→ Your task
Below are records; reproduce exactly the lines from the first through the one containing "What do you see at coordinates (688, 1837)".

→ Records drawn from a dataset

--

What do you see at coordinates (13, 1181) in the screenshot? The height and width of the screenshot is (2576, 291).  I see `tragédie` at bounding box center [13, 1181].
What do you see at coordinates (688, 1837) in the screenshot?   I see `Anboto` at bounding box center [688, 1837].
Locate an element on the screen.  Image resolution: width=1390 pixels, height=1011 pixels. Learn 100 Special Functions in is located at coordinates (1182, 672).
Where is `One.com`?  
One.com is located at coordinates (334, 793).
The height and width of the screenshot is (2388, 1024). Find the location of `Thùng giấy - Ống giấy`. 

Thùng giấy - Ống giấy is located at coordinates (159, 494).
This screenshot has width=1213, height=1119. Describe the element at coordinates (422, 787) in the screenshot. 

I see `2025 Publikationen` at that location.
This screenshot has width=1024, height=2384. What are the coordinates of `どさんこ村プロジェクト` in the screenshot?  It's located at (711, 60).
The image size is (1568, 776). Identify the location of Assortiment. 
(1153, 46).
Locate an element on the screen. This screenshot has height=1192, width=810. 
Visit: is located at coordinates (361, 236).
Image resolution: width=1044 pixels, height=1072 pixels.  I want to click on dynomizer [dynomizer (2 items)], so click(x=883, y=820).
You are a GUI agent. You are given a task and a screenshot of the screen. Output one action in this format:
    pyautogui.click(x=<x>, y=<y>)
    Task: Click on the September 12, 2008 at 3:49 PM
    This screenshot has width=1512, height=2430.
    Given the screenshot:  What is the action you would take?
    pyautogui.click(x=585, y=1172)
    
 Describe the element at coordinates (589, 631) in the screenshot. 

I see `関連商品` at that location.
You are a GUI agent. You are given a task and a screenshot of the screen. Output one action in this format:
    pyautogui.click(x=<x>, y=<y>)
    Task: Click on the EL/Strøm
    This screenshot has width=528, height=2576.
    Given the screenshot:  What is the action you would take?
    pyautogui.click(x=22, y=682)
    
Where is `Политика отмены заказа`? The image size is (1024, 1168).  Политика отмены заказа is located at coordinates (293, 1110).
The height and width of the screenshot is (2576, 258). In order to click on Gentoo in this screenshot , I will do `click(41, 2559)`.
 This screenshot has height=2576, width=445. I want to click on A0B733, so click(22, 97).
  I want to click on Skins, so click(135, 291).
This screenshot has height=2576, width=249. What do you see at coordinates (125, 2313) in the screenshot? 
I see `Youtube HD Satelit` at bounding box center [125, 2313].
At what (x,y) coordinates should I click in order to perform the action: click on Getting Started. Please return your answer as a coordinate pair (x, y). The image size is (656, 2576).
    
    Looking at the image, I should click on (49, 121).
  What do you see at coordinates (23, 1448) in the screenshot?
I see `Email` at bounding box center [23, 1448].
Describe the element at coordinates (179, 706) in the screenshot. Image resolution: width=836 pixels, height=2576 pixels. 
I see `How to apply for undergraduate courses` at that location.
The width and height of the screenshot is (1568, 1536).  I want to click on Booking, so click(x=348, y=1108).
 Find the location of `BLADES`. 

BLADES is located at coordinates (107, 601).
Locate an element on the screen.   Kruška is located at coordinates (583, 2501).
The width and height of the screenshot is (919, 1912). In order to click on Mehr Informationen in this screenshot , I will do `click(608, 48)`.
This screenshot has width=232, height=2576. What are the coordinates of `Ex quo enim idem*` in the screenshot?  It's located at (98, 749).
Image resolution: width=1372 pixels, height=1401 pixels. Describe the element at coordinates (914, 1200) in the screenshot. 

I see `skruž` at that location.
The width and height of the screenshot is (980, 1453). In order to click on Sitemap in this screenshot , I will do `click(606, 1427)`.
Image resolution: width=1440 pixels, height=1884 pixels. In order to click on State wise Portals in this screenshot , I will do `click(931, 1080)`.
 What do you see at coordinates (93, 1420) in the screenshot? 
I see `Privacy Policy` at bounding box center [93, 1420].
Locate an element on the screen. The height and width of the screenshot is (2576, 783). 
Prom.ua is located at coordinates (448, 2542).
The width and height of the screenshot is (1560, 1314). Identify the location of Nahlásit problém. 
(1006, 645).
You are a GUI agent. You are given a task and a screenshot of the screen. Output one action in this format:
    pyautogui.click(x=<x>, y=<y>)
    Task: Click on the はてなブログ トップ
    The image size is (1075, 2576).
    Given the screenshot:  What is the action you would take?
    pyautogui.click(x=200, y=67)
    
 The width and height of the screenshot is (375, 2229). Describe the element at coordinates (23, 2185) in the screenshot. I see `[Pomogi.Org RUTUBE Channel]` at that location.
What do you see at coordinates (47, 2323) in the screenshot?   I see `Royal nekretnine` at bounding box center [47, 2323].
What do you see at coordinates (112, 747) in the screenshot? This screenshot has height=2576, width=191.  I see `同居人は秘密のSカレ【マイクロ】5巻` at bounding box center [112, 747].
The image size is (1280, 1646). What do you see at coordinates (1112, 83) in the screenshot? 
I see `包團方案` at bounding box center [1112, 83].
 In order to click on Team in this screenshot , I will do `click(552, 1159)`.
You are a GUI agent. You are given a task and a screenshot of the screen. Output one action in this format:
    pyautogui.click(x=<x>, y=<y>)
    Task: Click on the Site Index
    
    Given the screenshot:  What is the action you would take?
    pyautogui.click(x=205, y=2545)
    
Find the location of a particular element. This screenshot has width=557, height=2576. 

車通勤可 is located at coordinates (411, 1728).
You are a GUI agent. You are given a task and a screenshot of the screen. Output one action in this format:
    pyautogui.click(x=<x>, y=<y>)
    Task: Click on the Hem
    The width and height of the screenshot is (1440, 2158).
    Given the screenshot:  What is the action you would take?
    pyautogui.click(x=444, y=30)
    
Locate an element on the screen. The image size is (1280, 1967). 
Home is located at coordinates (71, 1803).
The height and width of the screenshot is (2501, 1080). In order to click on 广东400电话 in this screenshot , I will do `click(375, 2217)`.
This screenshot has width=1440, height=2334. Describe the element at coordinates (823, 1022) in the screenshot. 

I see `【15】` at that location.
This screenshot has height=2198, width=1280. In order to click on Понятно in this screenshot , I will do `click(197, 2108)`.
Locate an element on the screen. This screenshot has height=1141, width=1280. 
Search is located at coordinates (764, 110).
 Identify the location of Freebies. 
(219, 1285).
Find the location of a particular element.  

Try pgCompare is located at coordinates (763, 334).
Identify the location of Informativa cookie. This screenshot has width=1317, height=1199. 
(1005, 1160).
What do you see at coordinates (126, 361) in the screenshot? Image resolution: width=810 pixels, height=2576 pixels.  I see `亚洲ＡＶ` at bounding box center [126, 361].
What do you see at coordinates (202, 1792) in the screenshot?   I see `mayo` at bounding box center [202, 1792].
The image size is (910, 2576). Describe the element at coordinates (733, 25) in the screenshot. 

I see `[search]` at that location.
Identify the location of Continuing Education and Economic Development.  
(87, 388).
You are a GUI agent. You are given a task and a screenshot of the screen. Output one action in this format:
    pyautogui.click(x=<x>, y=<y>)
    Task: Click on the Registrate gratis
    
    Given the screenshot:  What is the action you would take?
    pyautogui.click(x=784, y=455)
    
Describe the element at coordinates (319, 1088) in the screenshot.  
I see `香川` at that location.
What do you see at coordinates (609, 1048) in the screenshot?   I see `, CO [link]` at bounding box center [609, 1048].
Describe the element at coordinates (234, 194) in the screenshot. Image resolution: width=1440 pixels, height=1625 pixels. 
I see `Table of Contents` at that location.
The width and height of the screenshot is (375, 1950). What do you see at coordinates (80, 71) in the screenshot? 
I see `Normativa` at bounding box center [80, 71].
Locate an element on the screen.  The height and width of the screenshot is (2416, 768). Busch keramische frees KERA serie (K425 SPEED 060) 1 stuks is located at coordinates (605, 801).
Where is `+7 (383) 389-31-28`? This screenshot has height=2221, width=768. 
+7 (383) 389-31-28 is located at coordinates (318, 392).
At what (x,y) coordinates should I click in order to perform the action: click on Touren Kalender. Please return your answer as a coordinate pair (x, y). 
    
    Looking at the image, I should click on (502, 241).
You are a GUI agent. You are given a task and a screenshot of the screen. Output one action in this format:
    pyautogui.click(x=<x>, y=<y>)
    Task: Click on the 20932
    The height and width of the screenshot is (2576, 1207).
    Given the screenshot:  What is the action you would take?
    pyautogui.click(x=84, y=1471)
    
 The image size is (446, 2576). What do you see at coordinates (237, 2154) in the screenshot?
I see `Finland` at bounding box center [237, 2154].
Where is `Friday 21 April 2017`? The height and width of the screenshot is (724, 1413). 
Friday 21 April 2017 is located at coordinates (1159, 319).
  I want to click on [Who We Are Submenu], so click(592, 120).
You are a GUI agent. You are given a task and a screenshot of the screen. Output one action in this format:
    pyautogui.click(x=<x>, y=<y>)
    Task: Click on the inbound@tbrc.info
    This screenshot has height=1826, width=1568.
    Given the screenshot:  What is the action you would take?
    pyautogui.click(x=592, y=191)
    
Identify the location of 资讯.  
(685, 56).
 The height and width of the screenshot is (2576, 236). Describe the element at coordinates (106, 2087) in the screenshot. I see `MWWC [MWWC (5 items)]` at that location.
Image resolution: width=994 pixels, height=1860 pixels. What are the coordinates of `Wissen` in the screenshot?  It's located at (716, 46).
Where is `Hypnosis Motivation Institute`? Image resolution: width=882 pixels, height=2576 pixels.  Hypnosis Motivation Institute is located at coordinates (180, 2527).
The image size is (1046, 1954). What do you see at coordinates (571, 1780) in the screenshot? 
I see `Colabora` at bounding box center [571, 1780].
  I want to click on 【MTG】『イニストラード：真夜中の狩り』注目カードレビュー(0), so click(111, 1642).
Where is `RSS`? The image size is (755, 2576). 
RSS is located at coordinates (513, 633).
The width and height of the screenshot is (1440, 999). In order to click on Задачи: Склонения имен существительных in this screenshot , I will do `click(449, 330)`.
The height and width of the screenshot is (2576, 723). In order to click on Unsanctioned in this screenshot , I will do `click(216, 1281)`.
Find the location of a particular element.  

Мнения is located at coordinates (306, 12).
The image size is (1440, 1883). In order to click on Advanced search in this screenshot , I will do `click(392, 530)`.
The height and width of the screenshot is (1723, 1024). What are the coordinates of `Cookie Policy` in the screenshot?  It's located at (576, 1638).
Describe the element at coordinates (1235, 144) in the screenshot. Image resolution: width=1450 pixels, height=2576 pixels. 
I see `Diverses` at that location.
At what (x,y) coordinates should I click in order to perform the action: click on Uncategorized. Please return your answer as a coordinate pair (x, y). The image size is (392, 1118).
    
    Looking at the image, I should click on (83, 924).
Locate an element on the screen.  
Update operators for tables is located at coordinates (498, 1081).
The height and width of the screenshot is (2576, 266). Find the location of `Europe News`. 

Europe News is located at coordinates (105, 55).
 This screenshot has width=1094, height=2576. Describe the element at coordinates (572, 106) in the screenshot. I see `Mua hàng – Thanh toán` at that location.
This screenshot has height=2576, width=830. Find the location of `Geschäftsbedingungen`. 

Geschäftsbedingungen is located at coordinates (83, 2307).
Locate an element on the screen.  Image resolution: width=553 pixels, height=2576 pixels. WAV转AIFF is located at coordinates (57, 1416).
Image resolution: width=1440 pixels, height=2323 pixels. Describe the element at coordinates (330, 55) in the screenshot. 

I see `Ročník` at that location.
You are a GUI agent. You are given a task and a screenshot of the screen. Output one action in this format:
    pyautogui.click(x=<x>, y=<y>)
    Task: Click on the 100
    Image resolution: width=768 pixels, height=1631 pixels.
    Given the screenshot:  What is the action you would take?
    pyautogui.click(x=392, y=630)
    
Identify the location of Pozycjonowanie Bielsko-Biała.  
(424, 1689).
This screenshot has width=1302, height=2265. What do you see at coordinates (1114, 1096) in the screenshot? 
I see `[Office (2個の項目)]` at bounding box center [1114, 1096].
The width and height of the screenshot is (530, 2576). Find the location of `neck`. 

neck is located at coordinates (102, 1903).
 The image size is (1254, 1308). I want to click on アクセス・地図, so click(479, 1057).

--

→ Response
What do you see at coordinates (13, 1181) in the screenshot? The height and width of the screenshot is (2576, 291).  I see `tragédie` at bounding box center [13, 1181].
What do you see at coordinates (688, 1837) in the screenshot?   I see `Anboto` at bounding box center [688, 1837].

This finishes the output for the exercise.